__YOUR ASSIGNMENT__. Please filter the data down to the lines that include the word "screenshot" and copy them.

__EXERCISE DATA__.
____________

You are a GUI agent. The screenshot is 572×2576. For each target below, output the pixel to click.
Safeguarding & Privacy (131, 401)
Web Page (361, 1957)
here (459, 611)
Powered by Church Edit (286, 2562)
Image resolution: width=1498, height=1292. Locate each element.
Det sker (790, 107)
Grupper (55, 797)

____________

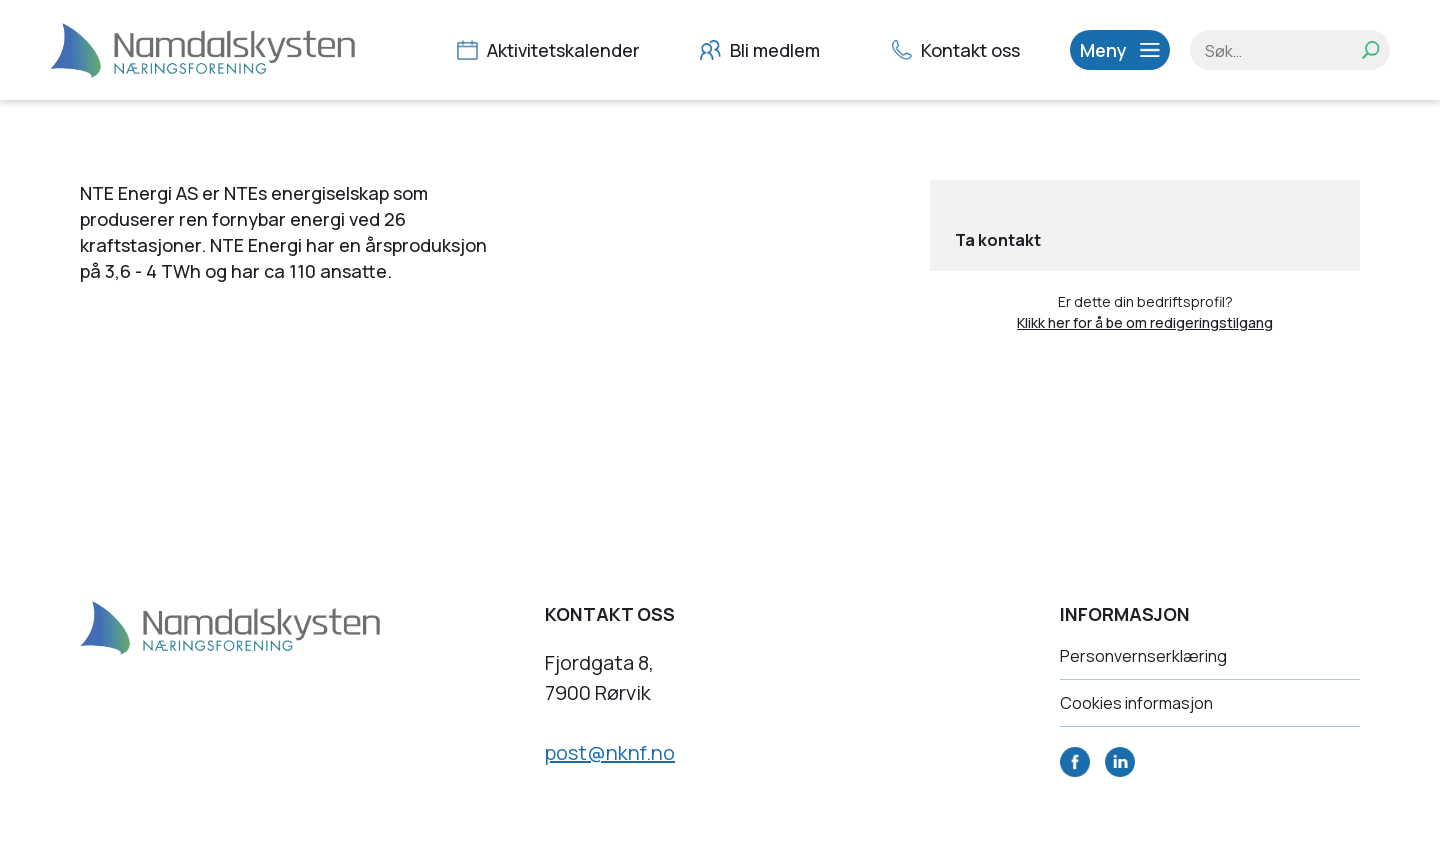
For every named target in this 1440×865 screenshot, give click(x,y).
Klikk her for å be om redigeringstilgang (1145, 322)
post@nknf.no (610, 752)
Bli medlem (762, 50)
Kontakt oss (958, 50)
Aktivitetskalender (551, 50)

____________

__PROBLEM SOLUTION__.
You are a GUI agent. The screenshot is 572×2576. For each target below, output the pixel to click.
For every named target in this 1440×865 screenshot, give click(x,y).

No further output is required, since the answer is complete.